A splitting primal-dual proximity algorithm for solving composite optimization problems

TL;DR

This paper introduces a splitting primal-dual proximity algorithm for composite convex optimization, with applications to image reconstruction, demonstrating effective image quality with sparse data.

Contribution

It proposes a novel splitting primal-dual proximity algorithm and a preconditioned variant that do not require prior knowledge of operator norms, with proven convergence.

Findings

Effective image reconstruction with sparse projections

Ability to combine different loss functions in regularization

Converges under theoretical guarantees

Abstract

Our work considers the optimization of the sum of a non-smooth convex function and a finite family of composite convex functions, each one of which is composed of a convex function and a bounded linear operator. This type of problem is associated with many interesting challenges encountered in the image restoration and image reconstruction fields.
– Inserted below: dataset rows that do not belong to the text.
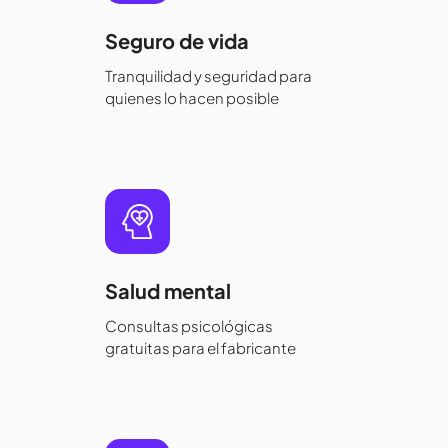
Seguro de vida
Tranquilidad y seguridad para
quienes lo hacen posible
Salud mental
Consultas psicológicas
gratuitas para el fabricante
We developed a splitting primal-dual proximity algorithm to solve this problem. Further, we propose a preconditioned method, of which the iterative parameters are obtained without the need to know some particular operator norm in advance. Theoretical convergence theorems are presented. We then apply the proposed methods to solve a total variation regularization model, in which the L2 data error function is added to the L1 data error function. The main advantageous feature of this model is its capability to combine different loss functions. The numerical results obtained for computed tomography (CT) image reconstruction demonstrated the ability of the proposed algorithm to reconstruct an image with few and sparse projection views while maintaining the image quality.